All this is merely to scratch the surface, but it is interesting that very few of these issues and challenges are mentioned, let alone discussed, in the sociological literature on health inequalities, which is resolutely professional, policy and occasionally public sociology oriented (and rarely critical, foresight or active sociology oriented). I have tried!

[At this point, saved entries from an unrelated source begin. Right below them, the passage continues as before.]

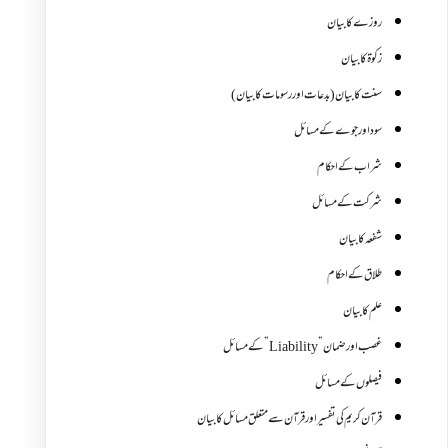
روزے کا بیان
زکوة کابیان
سنت کا بیان (بدعات اور رسومات کا بیان)
سود اور جوے کے مسائل
شراب کے احکام
شرکت کے مسائل
شفعہ کا بیان
طلاق کے احکام
علم کا بیان
غصب اورضمان”Liability” کے مسائل
فیصلوں کے مسائل
قرآن کریم کی تفسیر اور قرآن سے متعلق مسائل کا بیان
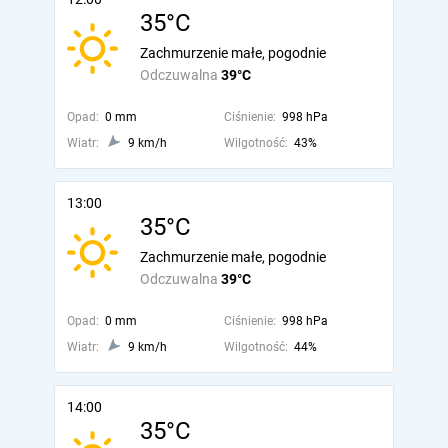
35°C
Zachmurzenie małe, pogodnie
Odczuwalna
39°C
Opad:
0 mm
Ciśnienie:
998 hPa
Wiatr:
9 km/h
Wilgotność:
43%
13:00
35°C
Zachmurzenie małe, pogodnie
Odczuwalna
39°C
Opad:
0 mm
Ciśnienie:
998 hPa
Wiatr:
9 km/h
Wilgotność:
44%
14:00
35°C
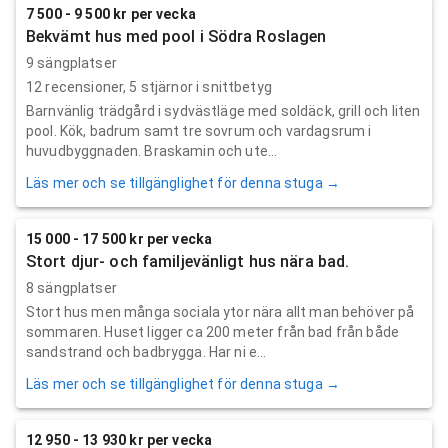
7 500 - 9 500 kr per vecka
Bekvämt hus med pool i Södra Roslagen
9 sängplatser
12
recensioner,
5
stjärnor i snittbetyg
Barnvänlig trädgård i sydvästläge med soldäck, grill och liten
pool. Kök, badrum samt tre sovrum och vardagsrum i
huvudbyggnaden. Braskamin och ute...
Läs mer och se tillgänglighet för denna stuga →
15 000 - 17 500 kr per vecka
Stort djur- och familjevänligt hus nära bad.
8 sängplatser
Stort hus men många sociala ytor nära allt man behöver på
sommaren. Huset ligger ca 200 meter från bad från både
sandstrand och badbrygga. Har ni e...
Läs mer och se tillgänglighet för denna stuga →
12 950 - 13 930 kr per vecka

I have started reading Mike Savage’s monumental ‘The Return of Inequality’, which I am sure I will enjoy. But I was struck by a comment he makes on page 4. He cites a Joe Stiglitz article in ‘Vanity Fair’, which he describes as pulling no punches and ‘sensationalist’. ‘Americans’, Stiglitz writes, ‘have been watching protests against oppressive regimes that concentrate massive wealth in the hands of an elite few. Yet in our own democracy, 1 per cent of the people take nearly a quarter of the nation’s income – an inequality even the wealthy will come to regret.’ Savage picks up on this: ‘his article was short, sensationalist. In directing his ire against top earners he continued a long and distinguished American muckraking tradition of castigating robber barons and selfish plutocrats. Yet the article also unsettled conventional wisdom about the nature of contemporary social problems.’ Stiglitz was writing in 2011. Savage announces that since Stiglitz, ‘elite bashing’ has become ‘a major current of both academic and more popular discourses.’ We have ‘begun to’ reverse the telescope to look at the rich rather than the poor, hence a renewed professional sociological interest in ‘elite studies’. I have a few observations.

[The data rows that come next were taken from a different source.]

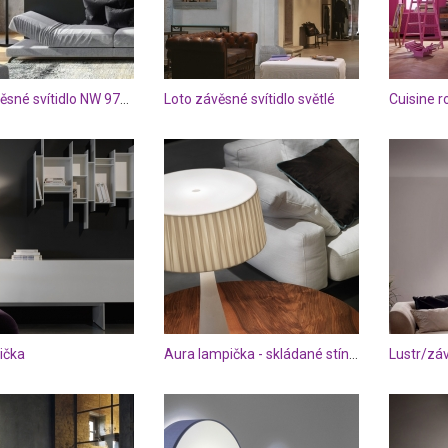
Lustr/závěsné svítidlo NW 9737
Loto závěsné svítidlo světlé
Cuisine r
ička
Aura lampička - skládané stínidlo
Lustr/záv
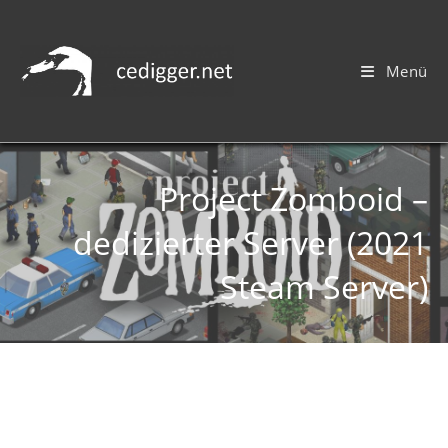
Menü
Project Zomboid –
dedizierter Server (2021
Steam Server)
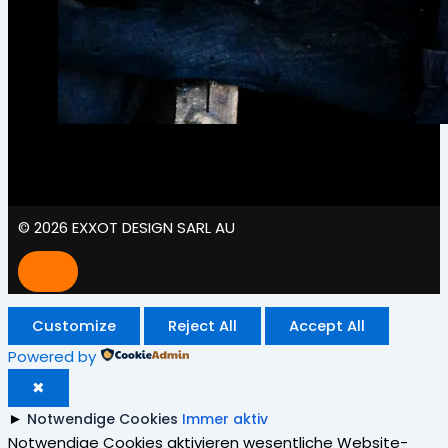
© 2026 EXXOT DESIGN SARL AU
Customize
Reject All
Accept All
Powered by
✖
►
Notwendige Cookies
Immer aktiv
Notwendige Cookies aktivieren wesentliche Website-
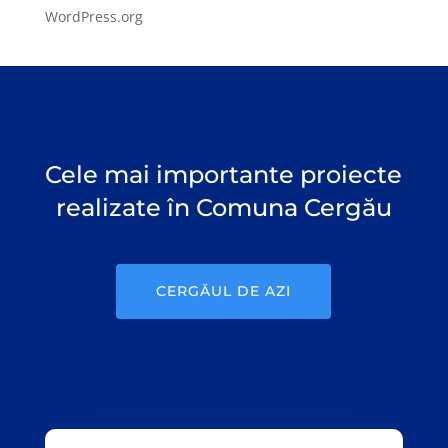
WordPress.org
Cele mai importante proiecte
realizate în Comuna Cergău
CERGĂUL DE AZI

First, and I can’t resist saying this (although maybe I should try harder), I have been arguing via my class/command dynamic and ‘greedy bastards hypothesis’ that it is the rich we should focus on if we want: (i) to explain, and (ii) to alleviate health inequalities for a quarter of a century! So not entirely new. The fact that I have only very rarely, exceptionally, been cited by sociologists of health inequalities – even to challenge or reject my theorising – is interesting in and of itself (as I’ve often noted, some will agree with me in the bar but say they cannot risk citing me for fear of a crisis in institutional funding): I have elsewhere rehearsed my views on the taming of sociology.

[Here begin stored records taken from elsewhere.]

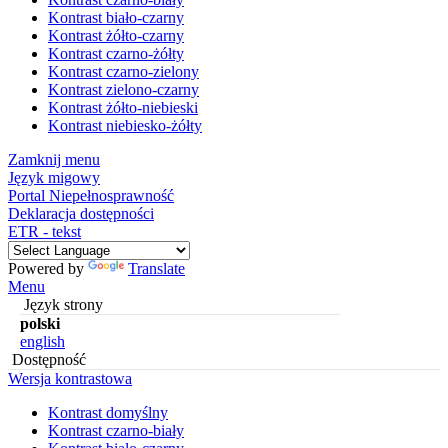
Kontrast biało-czarny
Kontrast żółto-czarny
Kontrast czarno-żółty
Kontrast czarno-zielony
Kontrast zielono-czarny
Kontrast żółto-niebieski
Kontrast niebiesko-żółty
Zamknij menu
Język migowy
Portal Niepełnosprawność
Deklaracja dostępności
ETR - tekst
Powered by
Translate
Menu
Język strony
polski
english
Dostępność
Wersja kontrastowa
Kontrast domyślny
Kontrast czarno-biały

Second, I think a focus on elite studies is limiting. It is of course perfectly justified if one’s interest is in how who emerges and ascends in particular elites, including major shareholders, financiers and politicians: horses for courses. But it necessarily precludes grasping and explaining phenomena in terms of class, and I continue to claim – as articulated in the class/command dynamic – that health inequalities are prepotently a product of class relations.

Third, I should once again record my rejection of the conflation of class and culture, as manifested for example in the Great British Class Survey (which as Mills and others have pointed out, has other major flaws). While I accept entirely that class relations have become ‘overlaid by’, or disguised by, changes in cultural relations, I contend that it is a mistake to blend the two because it then rules out consideration of the dialectic between them. I have preferred to suggest that while ‘objective’ relations of class, via the class/command dynamic, have gained in salience in rentier capitalism, ‘subjective’ class relations – that is, class as an input into identity formation, have lost their purchase. I think we need to retain theoretical clarity here (Andrew Sayer is excellent on all this).

This blog has become more extended than I intended, and I confess I have broken little new ground. But I’m a work in progress.